L'Ukraine s'efforce d'évacuer les civils dans l'Est, Zelensky annonce le pire à Borodianka

  • Le président ukrainien Volodymyr Zelensky a estimé que les destructions à Borodianka, près de Kiev, étaient pires par rapport à Boutcha
  • Vingt-six corps ont été extraits par les secouristes ukrainiens des décombres de deux immeubles d'habitation à Borodianka, au nord-ouest de Kiev

SYEVERODONETS'K: Les autorités ukrainiennes s'efforcent d'évacuer les civils des régions de l'Est, menacées par une offensive russe, le président Volodymyr Zelensky affirmant que les destructions à Borodianka, près de Kiev, sont pires encore que celles constatées récemment à Bouthca, toujours près de la capitale, après le départ des forces russes.

Alors que la Russie multiplie ses attaques dans le sud et l'est, Kiev -- où sont attendus vendredi la présidente de la Commission européenne Ursula von der Leyen et le chef de la diplomatie de l'UE Josep Borrell --, constate la véritable étendue des dégâts dans des régions désormais abandonnées par les forces de Moscou.
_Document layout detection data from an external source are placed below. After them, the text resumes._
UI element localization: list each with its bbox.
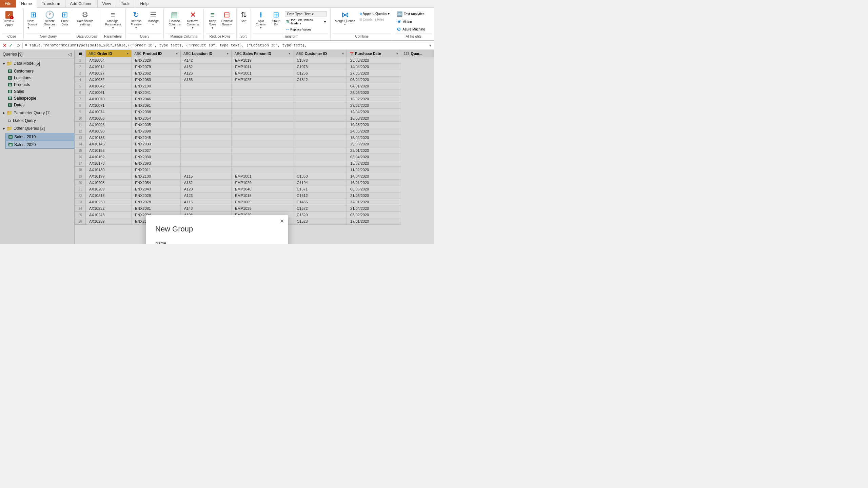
ribbon-ai-label: AI Insights — [395, 34, 432, 38]
enter-data-button[interactable]: ⊞ EnterData — [59, 10, 71, 27]
split-column-button[interactable]: ⫲ SplitColumn ▾ — [253, 10, 269, 30]
tools-tab[interactable]: Tools — [116, 0, 135, 7]
data-type-dropdown[interactable]: Data Type: Text▾ — [285, 11, 327, 17]
modal-name-label: Name — [155, 241, 279, 244]
ribbon-parameters-group: ≡ ManageParameters ▾ Parameters — [100, 9, 126, 40]
formula-reject-button[interactable]: ✕ — [3, 43, 7, 48]
formula-text: = Table.TransformColumnTypes(Sales_2017_… — [25, 43, 427, 47]
ribbon-query-label: Query — [128, 34, 161, 38]
vision-button[interactable]: 👁 Vision — [395, 18, 432, 25]
refresh-preview-button[interactable]: ↻ RefreshPreview ▾ — [128, 10, 144, 30]
ribbon-new-query-group: ⊞ NewSource ▾ 🕐 RecentSources ▾ ⊞ EnterD… — [24, 9, 73, 40]
formula-fx-label: fx — [17, 43, 20, 48]
view-tab[interactable]: View — [98, 0, 116, 7]
manage-parameters-button[interactable]: ≡ ManageParameters ▾ — [102, 10, 123, 30]
data-source-settings-button[interactable]: ⚙ Data sourcesettings — [75, 10, 95, 27]
ribbon-transform-label: Transform — [253, 34, 329, 38]
help-tab[interactable]: Help — [135, 0, 153, 7]
remove-rows-button[interactable]: ⊟ RemoveRows ▾ — [220, 10, 234, 27]
ribbon-manage-columns-label: Manage Columns — [166, 34, 201, 38]
ribbon-transform-group: ⫲ SplitColumn ▾ ⊞ GroupBy Data Type: Tex… — [251, 9, 331, 40]
ribbon-reduce-rows-label: Reduce Rows — [206, 34, 234, 38]
close-apply-button[interactable]: ✓ ✕ Close & Apply — [2, 10, 16, 28]
new-source-button[interactable]: ⊞ NewSource ▾ — [26, 10, 41, 30]
ribbon-reduce-rows-group: ≡ KeepRows ▾ ⊟ RemoveRows ▾ Reduce Rows — [204, 9, 236, 40]
ribbon-close-group: ✓ ✕ Close & Apply Close — [0, 9, 24, 40]
ribbon-sort-label: Sort — [239, 34, 249, 38]
sort-button[interactable]: ⇅ Sort — [239, 10, 249, 24]
ribbon-parameters-label: Parameters — [102, 34, 123, 38]
modal-title: New Group — [155, 225, 279, 233]
transform-tab[interactable]: Transform — [37, 0, 65, 7]
modal-overlay: ✕ New Group Name Description OK Cancel — [0, 50, 434, 244]
ribbon-data-sources-label: Data Sources — [75, 34, 98, 38]
formula-accept-button[interactable]: ✓ — [9, 43, 13, 48]
group-by-button[interactable]: ⊞ GroupBy — [270, 10, 282, 27]
modal-name-field: Name — [155, 241, 279, 244]
recent-sources-button[interactable]: 🕐 RecentSources ▾ — [41, 10, 58, 30]
ribbon-close-group-label: Close — [2, 34, 21, 38]
ribbon-ai-group: 🔤 Text Analytics 👁 Vision ⚙ Azure Machin… — [393, 9, 434, 40]
remove-columns-button[interactable]: ✕ RemoveColumns ▾ — [184, 10, 202, 30]
ribbon-combine-group: ⋈ Merge Queries ▾ ⊕ Append Queries ▾ ⊞ C… — [331, 9, 393, 40]
combine-files-button[interactable]: ⊞ Combine Files — [358, 17, 391, 22]
keep-rows-button[interactable]: ≡ KeepRows ▾ — [206, 10, 219, 30]
azure-machine-button[interactable]: ⚙ Azure Machine — [395, 26, 432, 33]
ribbon-data-sources-group: ⚙ Data sourcesettings Data Sources — [73, 9, 100, 40]
home-tab[interactable]: Home — [16, 0, 37, 8]
replace-values-button[interactable]: ↔ Replace Values — [285, 26, 327, 33]
ribbon-manage-columns-group: ▤ ChooseColumns ▾ ✕ RemoveColumns ▾ Mana… — [164, 9, 204, 40]
merge-queries-button[interactable]: ⋈ Merge Queries ▾ — [333, 10, 357, 27]
new-group-modal: ✕ New Group Name Description OK Cancel — [146, 215, 288, 244]
file-tab[interactable]: File — [0, 0, 16, 7]
append-queries-button[interactable]: ⊕ Append Queries ▾ — [358, 11, 391, 16]
add-column-tab[interactable]: Add Column — [65, 0, 98, 7]
formula-expand-button[interactable]: ▾ — [429, 43, 431, 48]
modal-close-button[interactable]: ✕ — [280, 219, 284, 224]
use-first-row-button[interactable]: ⊞ Use First Row as Headers ▾ — [285, 18, 327, 26]
ribbon-query-group: ↻ RefreshPreview ▾ ☰ Manage ▾ Query — [126, 9, 164, 40]
ribbon-sort-group: ⇅ Sort Sort — [237, 9, 251, 40]
ribbon-new-query-label: New Query — [26, 34, 71, 38]
ribbon-combine-label: Combine — [333, 34, 391, 38]
text-analytics-button[interactable]: 🔤 Text Analytics — [395, 10, 432, 18]
choose-columns-button[interactable]: ▤ ChooseColumns ▾ — [166, 10, 183, 30]
manage-button[interactable]: ☰ Manage ▾ — [145, 10, 161, 27]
Le président ukrainien Volodymyr Zelensky a estimé que les destructions à Borodianka, près de Kiev, étaient pires par rapport à Boutcha, où les images de cadavres dans les rues ont suscité une indignation internationale.
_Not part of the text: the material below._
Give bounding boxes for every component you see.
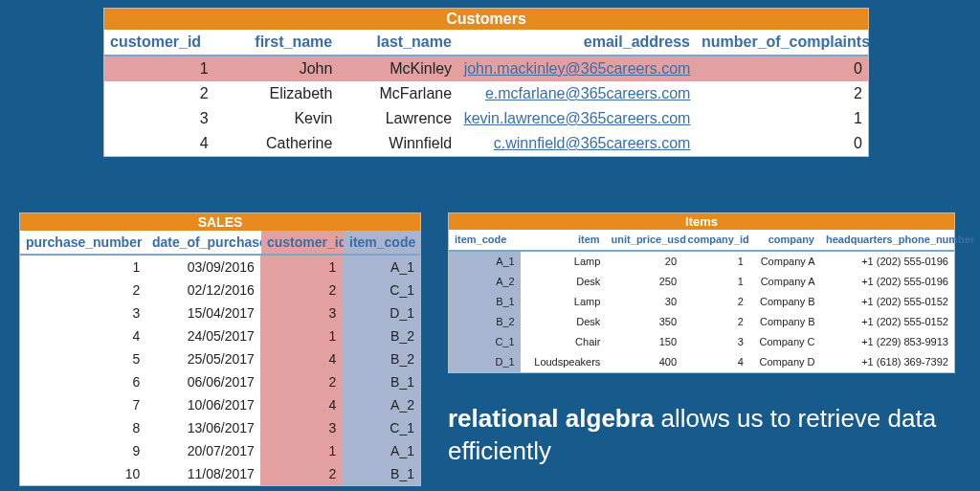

Vingt-six corps ont été extraits par les secouristes ukrainiens des décombres de deux immeubles d'habitation à Borodianka, au nord-ouest de Kiev, a annoncé jeudi sur Facebook la procureure générale d'Ukraine Iryna Venediktova.

Dans un message vidéo jeudi soir, le président ukrainien Volodymyr Zelensky a assuré que la situation à Borodianka est "bien plus horrible" qu'à Boutcha. "Il y a plus de victimes".

Mais c'est aussi à l'est du pays, désormais cible prioritaire de Moscou, que l'attention se porte. Le porte-parole du Kremlin a reconnu jeudi que les forces russes avaient déjà subi dans cette région "des pertes militaires importantes", évoquant une "immense tragédie".

Redoutant une offensive contre ces régions, les autorités ukrainiennes ont à nouveau appelé la population civile à les quitter.

Les évacuations par train, interrompues en raison d'une partie de la voie ferrée endommagée, ont repris dans la nuit de jeudi à vendredi, a indiqué le gouverneur de la région de Lougansk, Serguiï Gaïdaï.

"Trois trains d'évacuation transportant des habitants de la région de Lougansk et de Donetsk ont pu partir vers l'ouest. La voie a été réparée,", a-t-il précisé tôt vendredi.

"Toutes les horreurs que nous avons connues risquent d'empirer. Ne vous condamnez par à la mort vous-mêmes! Partez! Les prochains jours seront la dernière chance" pour une évacuation, avait-il lancé plus tôt jeudi.

«Ca tombe de partout»

Un autre nouvel appel concernait notamment la ville de Severodonetsk, la plus à l'est tenue par les forces ukrainiennes, pilonnée par les troupes russes et où des journalistes de l'AFP ont vu jeudi des civils évacués par cars, pendant que des explosions retentissaient régulièrement à sa périphérie.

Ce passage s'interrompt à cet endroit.